Coal Tattoo

President-elect Trump’s coal con

A group of coal miners wave signs for Republican presidential candidate Donald Trump as they wait for a rally in Charleston, W.Va., Thursday, May 5, 2016. (AP Photo/Steve Helber)


We had another story over the weekend examining what the outcome of last week’s presidential election might mean for West Virginia’s coal industry, and more importantly for the coalfield communities that are hurting in the wake of mining’s inevitable decline.

At the same time, there were remarkable reports out of both of the major papers in Kentucky that are worth reading.

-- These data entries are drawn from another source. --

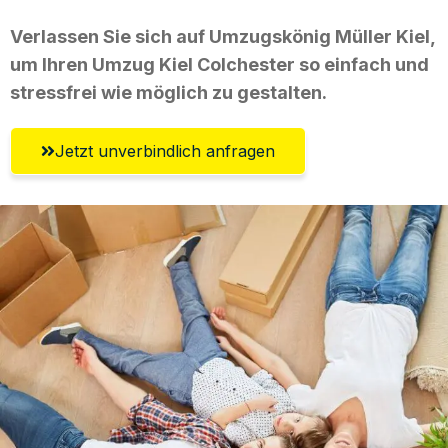
Verlassen Sie sich auf Umzugskönig Müller Kiel,
um Ihren Umzug Kiel Colchester so einfach und
stressfrei wie möglich zu gestalten.
Jetzt unverbindlich anfragen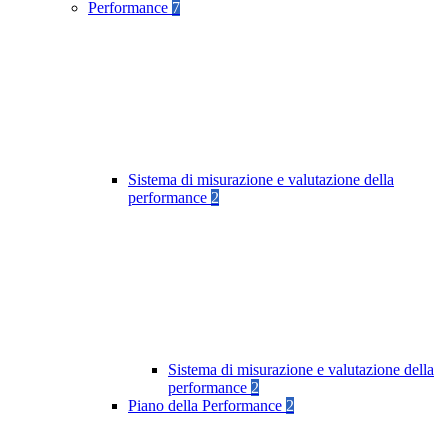
Performance
7
Sistema di misurazione e valutazione della
performance
2
Sistema di misurazione e valutazione della
performance
2
Piano della Performance
2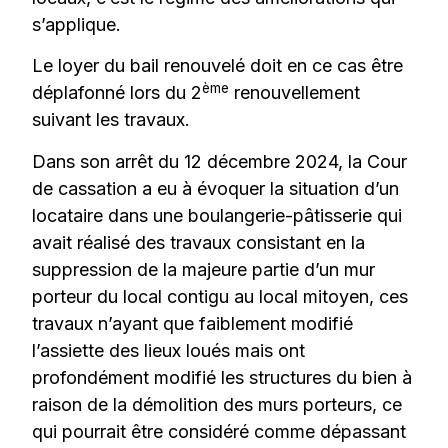
s’applique.
Le loyer du bail renouvelé doit en ce cas être
ème
déplafonné lors du 2
renouvellement
suivant les travaux.
Dans son arrêt du 12 décembre 2024, la Cour
de cassation a eu à évoquer la situation d’un
locataire dans une boulangerie-pâtisserie qui
avait réalisé des travaux consistant en la
suppression de la majeure partie d’un mur
porteur du local contigu au local mitoyen, ces
travaux n’ayant que faiblement modifié
l’assiette des lieux loués mais ont
profondément modifié les structures du bien à
raison de la démolition des murs porteurs, ce
qui pourrait être considéré comme dépassant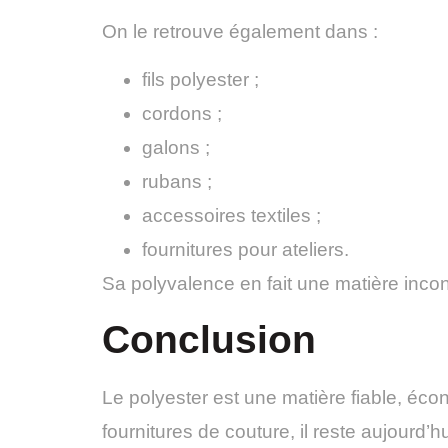
On le retrouve également dans :
fils polyester ;
cordons ;
galons ;
rubans ;
accessoires textiles ;
fournitures pour ateliers.
Sa polyvalence en fait une matière incon
Conclusion
Le polyester est une matière fiable, éco
fournitures de couture, il reste aujourd’hui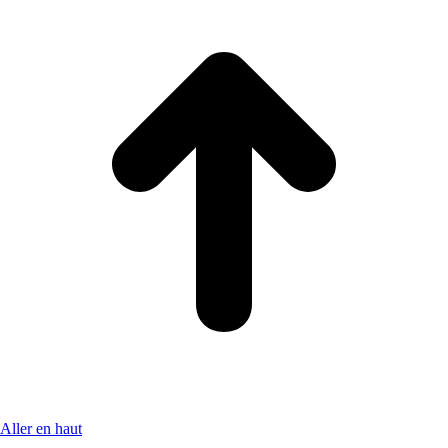
Aller en haut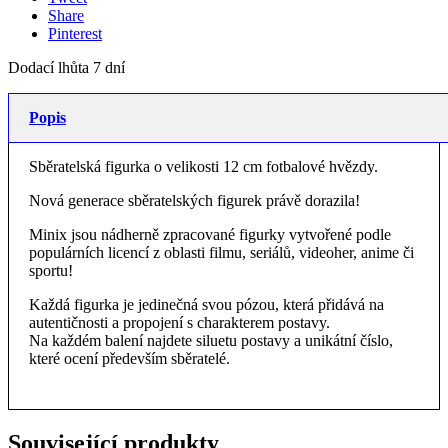
Share
Pinterest
Dodací lhůta 7 dní
Popis
Sběratelská figurka o velikosti 12 cm fotbalové hvězdy.
Nová generace sběratelských figurek právě dorazila!
Minix jsou nádherně zpracované figurky vytvořené podle
populárních licencí z oblasti filmu, seriálů, videoher, anime či
sportu!
Každá figurka je jedinečná svou pózou, která přidává na
autentičnosti a propojení s charakterem postavy.
Na každém balení najdete siluetu postavy a unikátní číslo,
které ocení především sběratelé.
Související produkty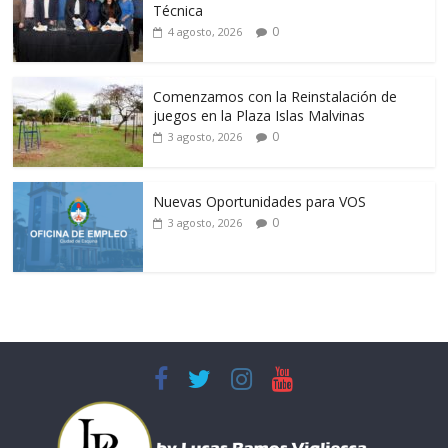
Técnica
0
4 agosto, 2026
Comenzamos con la Reinstalación de
juegos en la Plaza Islas Malvinas
0
3 agosto, 2026
Nuevas Oportunidades para VOS
0
3 agosto, 2026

First, here’s the Courier-Journal:

Senate Majority Leader Mitch McConnell hedged on Friday about when and if Republicans would be able to bring coal mining jobs to Kentucky, saying that is a “private sector activity.”

“We are going to be presenting to the president a variety of options that could end this assault,” McConnell said. “Whether that immediately brings business back, that’s hard to tell because this is a private sector activity.”

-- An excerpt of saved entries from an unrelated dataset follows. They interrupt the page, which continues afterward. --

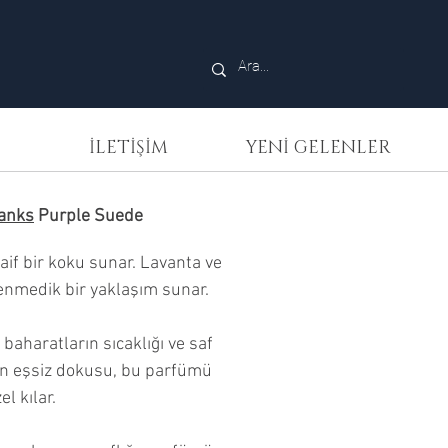
İLETİŞİM
YENİ GELENLER
Banks
Purple Suede
aif bir koku sunar. Lavanta ve
enmedik bir yaklaşım sunar.
 baharatların sıcaklığı ve saf
ın eşsiz dokusu, bu parfümü
el kılar.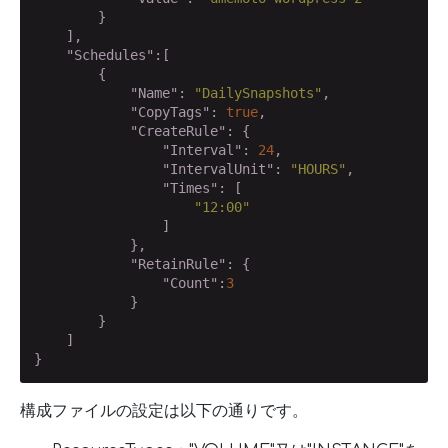
        }

    ],

"Schedules"
:[

        {

"Name"
: 
"DailySnapshots"
,

"CopyTags"
: 
true
,

"CreateRule"
: {

"Interval"
: 
24
,

"IntervalUnit"
: 
"HOURS"
,

"Times"
: [

"12:00"
                ]

            },

"RetainRule"
: {

"Count"
:
3
            }

        }

    ]

}
構成ファイルの設定は以下の通りです。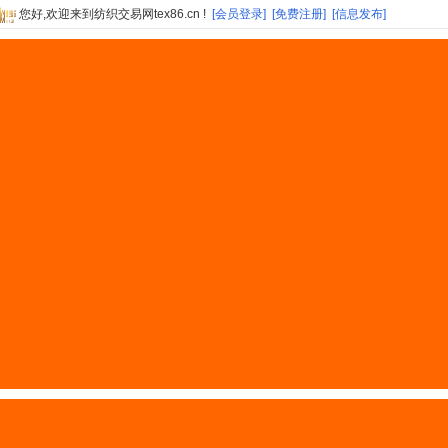
您好,欢迎来到纺织交易网tex86.cn !
[会员登录]
[免费注册]
[信息发布]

And there’s this even more remarkable line from the Herald-Leader:

 The interim president of the Kentucky Coal Association was more direct about the future of coal mining in Eastern Kentucky.

“I would not expect to see a lot of growth because of the Trump presidency,” Nick Carter said in an interview. “If there is any growth in Eastern Kentucky, it will be because of an improved economy for coal.”

So, basically, all those politicians and industry officials and career campaign consultants who spent most of the campaign trying to convince the hard-working people of the coalfields that another boom would be just around the corner … Well, I guess we were supposed to take them seriously, but not literally.